Re: sudo x86info -a => kernel BUG at mm/usercopy.c:78!

From: Kees Cook
Date: Tue Apr 04 2017 - 19:00:00 EST


On Tue, Apr 4, 2017 at 3:55 PM, Linus Torvalds
<torvalds@xxxxxxxxxxxxxxxxxxxx> wrote:
> On Tue, Apr 4, 2017 at 3:37 PM, Kees Cook <keescook@xxxxxxxxxxxx> wrote:
>>
>> For one of my systems, I see something like this:
>>
>> 00000000-00000fff : reserved
>> 00001000-0008efff : System RAM
>> 0008f000-0008ffff : reserved
>> 00090000-0009f7ff : System RAM
>> 0009f800-0009ffff : reserved
>
> That's fairly normal.
>
>> I note that there are two "System RAM" areas below 0x100000.
>
> Yes. Traditionally the area from about 4k to 640kB is RAM. With a
> random smattering of BIOS areas.
>
>> * On x86, access has to be given to the first megabyte of ram because that area
>> * contains BIOS code and data regions used by X and dosemu and similar apps.
>
> Rigth. Traditionally, dosemu did one big mmap of the 1MB area to just
> get all the BIOS data in one go.
>
>> This means that it allows reads into even System RAM below 0x100000,
>> but I think that's a mistake.
>
> What you think is a "mistake" is how /dev/mem has always worked.
>
> /dev/mem gave access to all the memory of the system. That's LITERALLY
> the whole point of it. There was no "BIOS area" or anything else. It
> was access to physical memory.
>
> We've added limits to it, but those limits came later, and they came
> with the caveat that lots of programs used /dev/mem in various ways.
>
> Nobody was crazy enough to read /dev/mem one byte at a time trying to
> follow BIOS tables. No, the traditional way was to just map (or read)
> large chunks of it, and then follow the tables in the result. The
> easiest way was to just do the whole low 1MB.
>
> There's no "mistake" here. The only thing that is mistaken is you
> thinking that we can redefine reality and change history.

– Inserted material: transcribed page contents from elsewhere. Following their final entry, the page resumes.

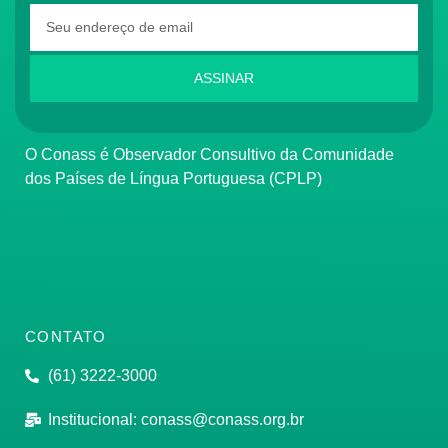
ASSINAR
O Conass é Observador Consultivo da Comunidade
dos Países de Língua Portuguesa (CPLP)
CONTATO
(61) 3222-3000
Institucional:
conass@conass.org.br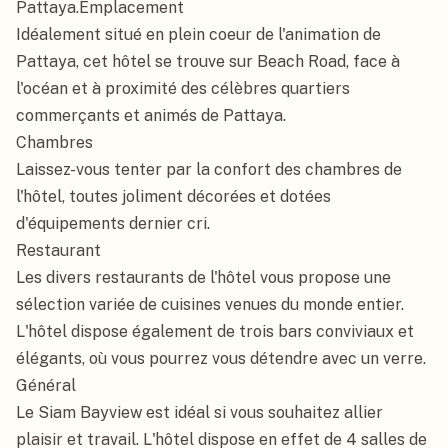
Pattaya.Emplacement

Idéalement situé en plein coeur de l'animation de 
Pattaya, cet hôtel se trouve sur Beach Road, face à 
l'océan et à proximité des célèbres quartiers 
commerçants et animés de Pattaya.

Chambres

Laissez-vous tenter par la confort des chambres de 
l'hôtel, toutes joliment décorées et dotées 
d'équipements dernier cri.

Restaurant

Les divers restaurants de l'hôtel vous propose une 
sélection variée de cuisines venues du monde entier. 
L'hôtel dispose également de trois bars conviviaux et 
élégants, où vous pourrez vous détendre avec un verre.

Général

Le Siam Bayview est idéal si vous souhaitez allier 
plaisir et travail. L'hôtel dispose en effet de 4 salles de 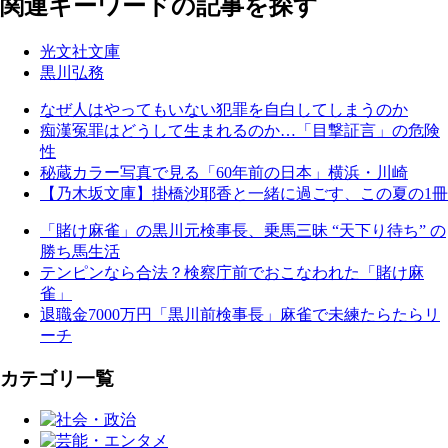
関連キーワードの記事を探す
光文社文庫
黒川弘務
なぜ人はやってもいない犯罪を自白してしまうのか
痴漢冤罪はどうして生まれるのか…「目撃証言」の危険
性
秘蔵カラー写真で見る「60年前の日本」横浜・川崎
【乃木坂文庫】掛橋沙耶香と一緒に過ごす、この夏の1冊
「賭け麻雀」の黒川元検事長、乗馬三昧 “天下り待ち” の
勝ち馬生活
テンピンなら合法？検察庁前でおこなわれた「賭け麻
雀」
退職金7000万円「黒川前検事長」麻雀で未練たらたらリ
ーチ
カテゴリ一覧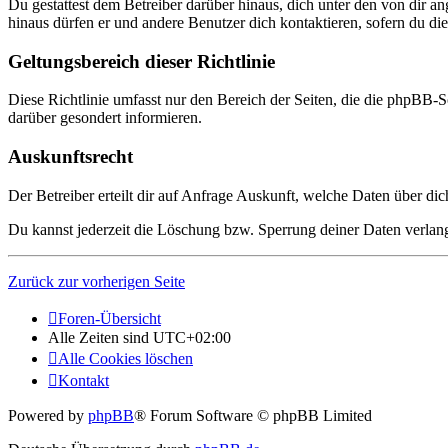
Du gestattest dem Betreiber darüber hinaus, dich unter den von dir a
hinaus dürfen er und andere Benutzer dich kontaktieren, sofern du die
Geltungsbereich dieser Richtlinie
Diese Richtlinie umfasst nur den Bereich der Seiten, die die phpBB-S
darüber gesondert informieren.
Auskunftsrecht
Der Betreiber erteilt dir auf Anfrage Auskunft, welche Daten über dic
Du kannst jederzeit die Löschung bzw. Sperrung deiner Daten verlange
Zurück zur vorherigen Seite
Foren-Übersicht
Alle Zeiten sind
UTC+02:00
Alle Cookies löschen
Kontakt
Powered by
phpBB
® Forum Software © phpBB Limited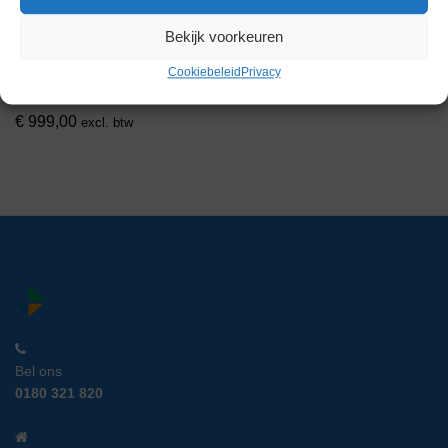
Bekijk voorkeuren
RVS Kast
Cookiebeleid
Privacy
Artikelnummer:
LM 13992
€
999,00
excl. btw
Bel ons
0180 321 820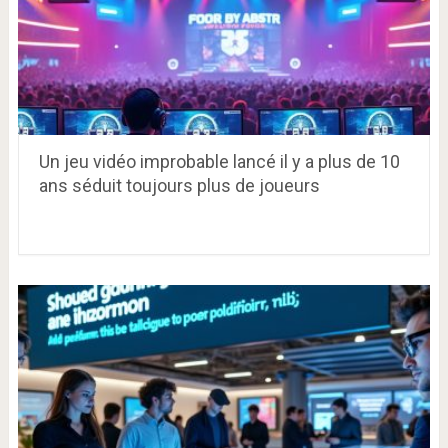
Un jeu vidéo improbable lancé il y a plus de 10
ans séduit toujours plus de joueurs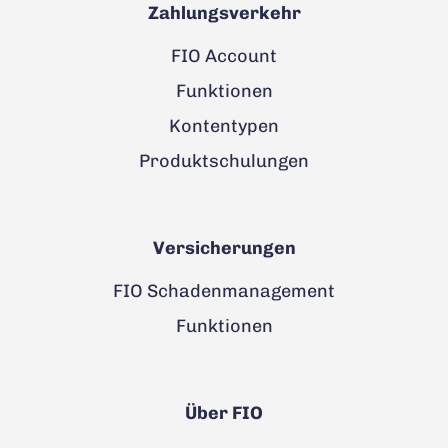
Zahlungsverkehr
FIO Account
Funktionen
Kontentypen
Produktschulungen
Versicherungen
FIO Schadenmanagement
Funktionen
Über FIO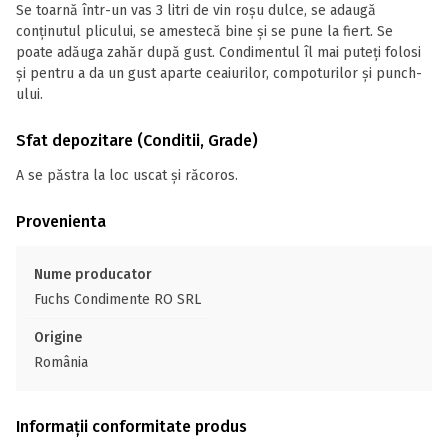
Se toarnă într-un vas 3 litri de vin roșu dulce, se adaugă
conținutul plicului, se amestecă bine și se pune la fiert. Se
poate adăuga zahăr după gust. Condimentul îl mai puteți folosi
și pentru a da un gust aparte ceaiurilor, compoturilor și punch-
ului.
Sfat depozitare (Conditii, Grade)
A se păstra la loc uscat și răcoros.
Provenienta
Nume producator
Fuchs Condimente RO SRL
Origine
România
Informații conformitate produs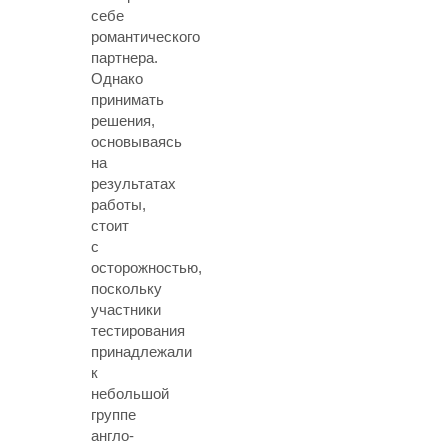
себе
романтического
партнера.
Однако
принимать
решения,
основываясь
на
результатах
работы,
стоит
с
осторожностью,
поскольку
участники
тестирования
принадлежали
к
небольшой
группе
англо-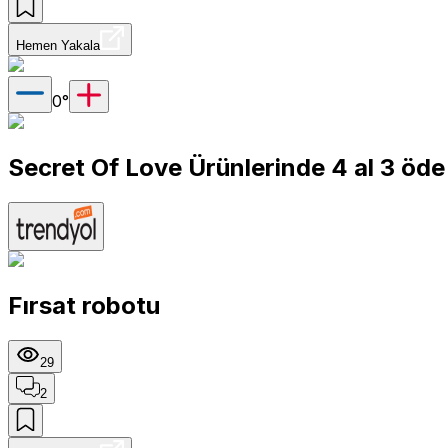
Hemen Yakala
0
°
Secret Of Love Ürünlerinde 4 al 3 öd
Fırsat robotu
29
2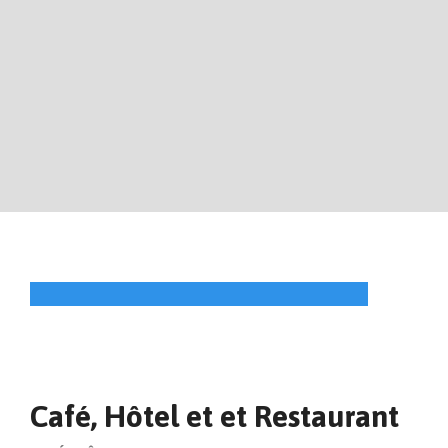
Café, Hôtel et et Restaurant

I'm not trying to rewrite history. :) I'm try to understand the
requirements for how the 1MB area was used, which you've explained the
history of now. (Thank you!)

> I already explained what the likely fix is: make devmem_is_allowed()
> return a ternary value, so that those things that *do* read the BIOS
> area can just continue to do so, but they see zeroes for the parts
> that the kernel has taken over.

Sounds good to me. I'll go work on that.

-Kees

--
Kees Cook
Pixel Security